I’m warning you now: this post is going to be a little cliché and lot sappy. Or perhaps just a whole lot of both. Either way, you’ve been warned. For the past week, I’ve been having horrible back pain. I pride myself on my high pain tolerance, so I don’t use the term “pain” lightly—I promise. It all began last Thursday when I took a half day off from work to hang with Jack. We had a fun picnic planned complete with adorable beverages in glass bottles and a mini meal for Bella. Well, I hopped off at the grocery store to pick up a few last minutes essentials and the trip went completely without incident. I settled back in the car and we drove to the park. As soon as I stepped (normally and non-gorilla-like) out of the car, I felt a centralized, sharp pain in my lower back. I froze and hoped it would abate. Nope. It immediately forced me over in a hunched position. I took several deep breaths and followed after Jack who had graciously carried everything to a nice, shaded spot.
As soon as I arrived, my muscles tensed and it felt like my entire lower back was experiencing one massive spasm. Um, what? I hadn’t been jumping off a mountain, hadn’t spent all day in stilettos. What was going on?! I braved the afternoon assuming the pain would subside. Then, on the way to the garbage, I unwillingly collapsed. I couldn’t stand straight, but I could feel all my extremities, so despite the fact that I had to crawl on all fours, I assumed I was still fine.
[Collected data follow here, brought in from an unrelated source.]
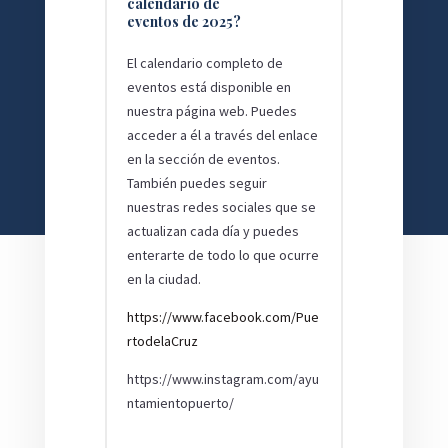
calendario de
eventos de 2025?
El calendario completo de
eventos está disponible en
nuestra página web. Puedes
acceder a él a través del enlace
en la sección de eventos.
También puedes seguir
nuestras redes sociales que se
actualizan cada día y puedes
enterarte de todo lo que ocurre
en la ciudad.
https://www.facebook.com/Pue
rtodelaCruz
https://www.instagram.com/ayu
ntamientopuerto/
At that point, Jack ignored my protests and declared our picnic over (#goodhusbandaward). We made it back home and my only relief was laying completely still on the floor. Scary.
Fast forward one week and I am still hobbling around with an ice pack secured to my back. Talk about humbling and discouraging. While I realize that lower back pain is trivial in the grand scheme of things and especially compared to the trials of others, but it’s been a tough experience. I can’t sit for longer than 5 minutes and am just beginning to walk without assistance. Tough. So, the point of this sad, whiny story? I’ve re-realized just how lucky I am to have glorious friends and a top-notch family. I’ve also realized that the simplest actions and movements should never be taken for granted because just one day before this all happened, I was dragging my feet on the way to the tennis court saying, “I just want to be lazy!” I would give anything to be able to go hiking, biking or running right now. It’s so interesting how life is able to slow us down, yet simultaneously highlight all of your blessings, no?
Although I’m still walking at a snail’s pace, I’m happy that I’m able to do it on my own and that I’m no longer collapsing in a confused heap every 30 seconds. My takeaway? Be entirely grateful for your body’s abilities every single day. They’re the easiest things to take for granted, yet they’re the most noticeable when something is amiss. So, my advice today? YOLO/Love Life/Live.Laugh.Love…every single one of those cliché reminders.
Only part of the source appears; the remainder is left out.